*** Begin section ***

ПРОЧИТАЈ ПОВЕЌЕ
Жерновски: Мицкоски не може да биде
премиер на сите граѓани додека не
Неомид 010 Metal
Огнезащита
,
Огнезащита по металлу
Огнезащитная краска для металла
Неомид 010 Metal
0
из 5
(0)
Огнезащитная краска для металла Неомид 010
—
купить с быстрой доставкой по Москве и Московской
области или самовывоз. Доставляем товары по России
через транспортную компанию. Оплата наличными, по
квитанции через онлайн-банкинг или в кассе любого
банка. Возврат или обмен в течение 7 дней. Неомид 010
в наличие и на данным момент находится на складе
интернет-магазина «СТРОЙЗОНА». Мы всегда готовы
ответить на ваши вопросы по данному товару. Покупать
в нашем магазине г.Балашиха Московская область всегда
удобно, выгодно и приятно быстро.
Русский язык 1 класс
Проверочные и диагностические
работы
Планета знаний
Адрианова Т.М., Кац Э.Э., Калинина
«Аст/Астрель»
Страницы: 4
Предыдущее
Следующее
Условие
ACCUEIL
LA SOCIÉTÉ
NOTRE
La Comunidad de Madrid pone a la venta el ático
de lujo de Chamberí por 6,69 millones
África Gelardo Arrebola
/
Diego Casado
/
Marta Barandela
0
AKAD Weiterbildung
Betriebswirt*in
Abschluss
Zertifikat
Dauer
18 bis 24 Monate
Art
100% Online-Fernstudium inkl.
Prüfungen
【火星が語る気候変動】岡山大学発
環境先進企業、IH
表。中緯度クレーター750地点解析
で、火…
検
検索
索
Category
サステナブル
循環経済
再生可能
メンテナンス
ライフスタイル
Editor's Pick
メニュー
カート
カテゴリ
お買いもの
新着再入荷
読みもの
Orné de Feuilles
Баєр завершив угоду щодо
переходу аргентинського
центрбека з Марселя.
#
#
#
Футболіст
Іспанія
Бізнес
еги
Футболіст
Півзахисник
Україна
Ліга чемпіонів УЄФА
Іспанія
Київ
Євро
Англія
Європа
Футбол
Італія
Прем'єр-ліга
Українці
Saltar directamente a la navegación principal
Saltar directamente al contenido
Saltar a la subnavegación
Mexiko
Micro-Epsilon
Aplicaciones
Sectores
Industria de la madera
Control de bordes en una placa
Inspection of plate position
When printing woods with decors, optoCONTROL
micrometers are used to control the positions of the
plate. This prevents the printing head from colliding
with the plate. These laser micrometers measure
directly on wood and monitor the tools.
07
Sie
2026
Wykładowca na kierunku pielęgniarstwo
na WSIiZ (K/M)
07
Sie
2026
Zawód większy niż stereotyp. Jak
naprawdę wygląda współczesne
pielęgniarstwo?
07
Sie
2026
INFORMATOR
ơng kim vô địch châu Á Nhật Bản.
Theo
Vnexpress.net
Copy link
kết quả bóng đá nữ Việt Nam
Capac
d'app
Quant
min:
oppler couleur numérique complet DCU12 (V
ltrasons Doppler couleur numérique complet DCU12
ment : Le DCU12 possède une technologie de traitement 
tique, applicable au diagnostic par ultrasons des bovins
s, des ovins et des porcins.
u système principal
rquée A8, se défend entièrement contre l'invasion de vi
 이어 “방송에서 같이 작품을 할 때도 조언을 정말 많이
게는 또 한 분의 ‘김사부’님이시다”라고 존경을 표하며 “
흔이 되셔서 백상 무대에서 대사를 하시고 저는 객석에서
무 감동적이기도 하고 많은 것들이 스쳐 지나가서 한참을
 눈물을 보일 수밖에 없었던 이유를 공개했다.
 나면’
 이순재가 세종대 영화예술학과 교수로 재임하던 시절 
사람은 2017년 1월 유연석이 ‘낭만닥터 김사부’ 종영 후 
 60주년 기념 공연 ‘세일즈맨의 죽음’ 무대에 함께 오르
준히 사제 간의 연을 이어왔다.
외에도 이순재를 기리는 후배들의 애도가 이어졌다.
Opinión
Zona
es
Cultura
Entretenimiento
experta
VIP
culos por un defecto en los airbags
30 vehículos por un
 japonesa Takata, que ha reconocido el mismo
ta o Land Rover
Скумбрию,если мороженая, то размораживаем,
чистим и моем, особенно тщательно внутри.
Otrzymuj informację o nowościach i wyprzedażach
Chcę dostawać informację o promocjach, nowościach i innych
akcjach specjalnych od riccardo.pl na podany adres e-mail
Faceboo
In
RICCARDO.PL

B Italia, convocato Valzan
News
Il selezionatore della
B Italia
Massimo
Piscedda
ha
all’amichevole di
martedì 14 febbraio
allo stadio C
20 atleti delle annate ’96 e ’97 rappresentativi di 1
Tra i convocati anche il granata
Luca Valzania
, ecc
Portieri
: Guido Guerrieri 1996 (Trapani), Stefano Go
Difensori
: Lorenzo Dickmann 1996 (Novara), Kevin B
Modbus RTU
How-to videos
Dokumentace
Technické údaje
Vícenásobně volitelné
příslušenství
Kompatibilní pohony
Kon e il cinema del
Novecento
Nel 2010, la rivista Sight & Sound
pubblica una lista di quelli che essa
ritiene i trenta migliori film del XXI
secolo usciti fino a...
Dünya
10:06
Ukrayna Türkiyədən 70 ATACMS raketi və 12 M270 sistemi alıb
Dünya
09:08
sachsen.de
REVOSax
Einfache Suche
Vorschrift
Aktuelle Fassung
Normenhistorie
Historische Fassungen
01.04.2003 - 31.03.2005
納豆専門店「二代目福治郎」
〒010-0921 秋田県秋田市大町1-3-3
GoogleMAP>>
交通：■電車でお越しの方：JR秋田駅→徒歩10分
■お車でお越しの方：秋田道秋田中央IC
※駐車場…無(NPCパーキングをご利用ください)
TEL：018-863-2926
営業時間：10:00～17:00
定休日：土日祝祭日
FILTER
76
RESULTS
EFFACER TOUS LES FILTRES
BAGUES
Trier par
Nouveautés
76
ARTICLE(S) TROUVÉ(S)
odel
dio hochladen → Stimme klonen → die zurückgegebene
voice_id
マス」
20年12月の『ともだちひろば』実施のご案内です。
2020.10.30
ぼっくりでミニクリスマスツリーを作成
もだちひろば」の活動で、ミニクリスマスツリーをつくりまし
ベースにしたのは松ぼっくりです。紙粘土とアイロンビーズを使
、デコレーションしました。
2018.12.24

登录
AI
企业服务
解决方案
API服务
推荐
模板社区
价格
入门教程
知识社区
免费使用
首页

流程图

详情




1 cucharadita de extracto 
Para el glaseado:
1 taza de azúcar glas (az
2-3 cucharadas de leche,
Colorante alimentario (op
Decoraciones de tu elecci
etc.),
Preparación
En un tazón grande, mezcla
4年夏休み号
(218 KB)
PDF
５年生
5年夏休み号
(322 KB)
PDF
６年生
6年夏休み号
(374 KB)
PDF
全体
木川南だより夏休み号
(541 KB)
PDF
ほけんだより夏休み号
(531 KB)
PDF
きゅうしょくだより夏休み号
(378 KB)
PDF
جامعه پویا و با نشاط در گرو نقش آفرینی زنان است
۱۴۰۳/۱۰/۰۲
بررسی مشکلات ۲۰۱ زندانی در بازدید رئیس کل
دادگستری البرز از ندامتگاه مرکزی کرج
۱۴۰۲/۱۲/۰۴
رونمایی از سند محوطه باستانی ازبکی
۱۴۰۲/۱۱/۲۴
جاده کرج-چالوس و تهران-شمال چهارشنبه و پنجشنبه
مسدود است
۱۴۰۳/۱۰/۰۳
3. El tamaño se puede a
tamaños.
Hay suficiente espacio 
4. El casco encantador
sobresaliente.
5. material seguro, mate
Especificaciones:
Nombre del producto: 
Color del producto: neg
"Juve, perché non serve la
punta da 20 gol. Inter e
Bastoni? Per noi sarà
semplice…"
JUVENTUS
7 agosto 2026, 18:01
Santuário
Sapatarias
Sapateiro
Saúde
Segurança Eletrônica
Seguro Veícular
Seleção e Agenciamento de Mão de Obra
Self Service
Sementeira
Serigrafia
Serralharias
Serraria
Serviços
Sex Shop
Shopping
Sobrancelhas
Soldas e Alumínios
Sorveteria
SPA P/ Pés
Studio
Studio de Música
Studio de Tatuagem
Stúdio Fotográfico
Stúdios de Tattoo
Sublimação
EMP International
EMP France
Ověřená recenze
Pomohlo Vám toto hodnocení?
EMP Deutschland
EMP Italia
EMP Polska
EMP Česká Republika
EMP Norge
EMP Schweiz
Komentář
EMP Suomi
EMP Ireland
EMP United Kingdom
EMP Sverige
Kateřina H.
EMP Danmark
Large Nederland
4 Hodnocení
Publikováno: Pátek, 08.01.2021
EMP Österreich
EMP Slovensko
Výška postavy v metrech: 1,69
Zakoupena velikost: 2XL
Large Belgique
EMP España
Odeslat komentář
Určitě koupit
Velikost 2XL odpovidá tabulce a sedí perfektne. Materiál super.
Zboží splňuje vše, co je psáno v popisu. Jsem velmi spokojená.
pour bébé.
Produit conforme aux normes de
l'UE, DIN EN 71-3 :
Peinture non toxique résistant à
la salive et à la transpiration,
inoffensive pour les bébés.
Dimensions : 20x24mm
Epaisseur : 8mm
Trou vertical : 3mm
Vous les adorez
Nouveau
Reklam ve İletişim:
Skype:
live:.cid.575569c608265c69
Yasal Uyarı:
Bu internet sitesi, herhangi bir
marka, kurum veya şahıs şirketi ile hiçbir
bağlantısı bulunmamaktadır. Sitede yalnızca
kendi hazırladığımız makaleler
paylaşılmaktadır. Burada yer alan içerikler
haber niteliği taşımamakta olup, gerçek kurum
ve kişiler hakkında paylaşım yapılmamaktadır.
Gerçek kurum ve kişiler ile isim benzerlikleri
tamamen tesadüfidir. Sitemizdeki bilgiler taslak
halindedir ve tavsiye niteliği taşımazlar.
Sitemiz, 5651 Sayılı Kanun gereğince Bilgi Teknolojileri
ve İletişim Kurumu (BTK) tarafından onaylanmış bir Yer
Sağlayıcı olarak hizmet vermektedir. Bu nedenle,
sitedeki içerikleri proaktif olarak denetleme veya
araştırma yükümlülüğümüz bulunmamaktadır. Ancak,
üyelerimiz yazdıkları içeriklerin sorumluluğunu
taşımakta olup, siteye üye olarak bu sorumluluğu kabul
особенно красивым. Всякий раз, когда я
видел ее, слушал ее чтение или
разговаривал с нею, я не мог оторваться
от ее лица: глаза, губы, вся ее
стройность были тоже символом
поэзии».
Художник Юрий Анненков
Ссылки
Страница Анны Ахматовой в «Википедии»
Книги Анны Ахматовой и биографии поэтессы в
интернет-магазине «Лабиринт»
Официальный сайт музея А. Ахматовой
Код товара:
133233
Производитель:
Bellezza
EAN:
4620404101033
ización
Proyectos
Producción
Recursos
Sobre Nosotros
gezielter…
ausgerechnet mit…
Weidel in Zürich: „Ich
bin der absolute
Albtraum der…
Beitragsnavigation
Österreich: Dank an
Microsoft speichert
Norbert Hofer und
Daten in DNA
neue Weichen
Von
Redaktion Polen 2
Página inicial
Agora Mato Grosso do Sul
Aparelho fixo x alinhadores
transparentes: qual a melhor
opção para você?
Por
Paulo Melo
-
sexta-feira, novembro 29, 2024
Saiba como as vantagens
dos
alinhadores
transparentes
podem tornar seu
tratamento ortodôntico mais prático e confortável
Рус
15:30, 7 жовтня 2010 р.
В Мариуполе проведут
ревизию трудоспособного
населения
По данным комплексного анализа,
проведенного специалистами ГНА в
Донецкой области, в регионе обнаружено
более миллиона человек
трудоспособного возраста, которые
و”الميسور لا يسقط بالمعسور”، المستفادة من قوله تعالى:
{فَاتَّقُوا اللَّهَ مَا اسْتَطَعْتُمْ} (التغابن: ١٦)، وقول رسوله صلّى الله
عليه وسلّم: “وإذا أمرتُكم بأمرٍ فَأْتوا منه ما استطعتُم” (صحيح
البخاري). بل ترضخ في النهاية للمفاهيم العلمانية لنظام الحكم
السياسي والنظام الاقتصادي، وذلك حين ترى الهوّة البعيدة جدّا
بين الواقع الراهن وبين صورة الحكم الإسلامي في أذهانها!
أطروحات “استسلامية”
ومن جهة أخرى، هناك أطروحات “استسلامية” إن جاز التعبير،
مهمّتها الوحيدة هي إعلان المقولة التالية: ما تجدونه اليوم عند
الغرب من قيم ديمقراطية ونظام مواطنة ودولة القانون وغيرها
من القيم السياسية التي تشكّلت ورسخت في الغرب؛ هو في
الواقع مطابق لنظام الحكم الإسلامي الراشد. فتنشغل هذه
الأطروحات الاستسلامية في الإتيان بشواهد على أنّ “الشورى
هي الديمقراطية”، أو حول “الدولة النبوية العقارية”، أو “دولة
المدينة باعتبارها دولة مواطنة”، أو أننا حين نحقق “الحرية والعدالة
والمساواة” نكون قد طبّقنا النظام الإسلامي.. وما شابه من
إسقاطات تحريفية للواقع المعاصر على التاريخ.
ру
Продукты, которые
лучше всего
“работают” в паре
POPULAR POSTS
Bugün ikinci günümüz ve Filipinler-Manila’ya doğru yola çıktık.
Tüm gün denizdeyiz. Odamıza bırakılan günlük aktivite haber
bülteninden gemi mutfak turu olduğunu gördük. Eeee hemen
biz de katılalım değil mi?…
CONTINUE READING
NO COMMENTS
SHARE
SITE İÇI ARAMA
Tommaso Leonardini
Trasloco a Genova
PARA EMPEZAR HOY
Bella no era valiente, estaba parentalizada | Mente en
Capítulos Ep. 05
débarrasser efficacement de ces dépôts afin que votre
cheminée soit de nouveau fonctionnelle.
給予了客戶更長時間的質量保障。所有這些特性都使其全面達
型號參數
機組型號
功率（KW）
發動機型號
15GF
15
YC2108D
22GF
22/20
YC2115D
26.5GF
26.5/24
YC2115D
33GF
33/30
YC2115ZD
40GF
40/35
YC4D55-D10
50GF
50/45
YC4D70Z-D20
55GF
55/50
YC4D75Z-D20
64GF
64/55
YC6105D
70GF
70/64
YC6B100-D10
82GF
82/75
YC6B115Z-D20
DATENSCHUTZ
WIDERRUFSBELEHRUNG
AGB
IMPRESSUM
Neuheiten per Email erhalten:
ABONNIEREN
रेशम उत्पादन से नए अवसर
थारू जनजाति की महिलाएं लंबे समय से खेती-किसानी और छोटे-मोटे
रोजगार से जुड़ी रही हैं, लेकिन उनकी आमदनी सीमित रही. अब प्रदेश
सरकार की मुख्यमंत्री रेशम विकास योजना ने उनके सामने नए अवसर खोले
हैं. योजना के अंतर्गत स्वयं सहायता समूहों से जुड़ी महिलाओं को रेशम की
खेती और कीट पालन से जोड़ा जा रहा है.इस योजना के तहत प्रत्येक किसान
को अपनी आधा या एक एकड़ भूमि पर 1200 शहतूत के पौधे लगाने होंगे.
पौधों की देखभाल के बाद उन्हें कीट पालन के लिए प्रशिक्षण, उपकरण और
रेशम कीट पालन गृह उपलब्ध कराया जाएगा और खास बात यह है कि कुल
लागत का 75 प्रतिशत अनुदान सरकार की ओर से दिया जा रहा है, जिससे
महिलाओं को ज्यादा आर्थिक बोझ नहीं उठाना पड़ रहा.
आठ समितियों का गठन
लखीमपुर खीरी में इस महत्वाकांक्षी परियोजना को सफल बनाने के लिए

*** End section ***

**Work item:**
For every line in the listing above that mentions the word "интернет", make a copy.

**Solution to this task:**
интернет-магазина «СТРОЙЗОНА». Мы всегда готовы
интернет-магазине «Лабиринт»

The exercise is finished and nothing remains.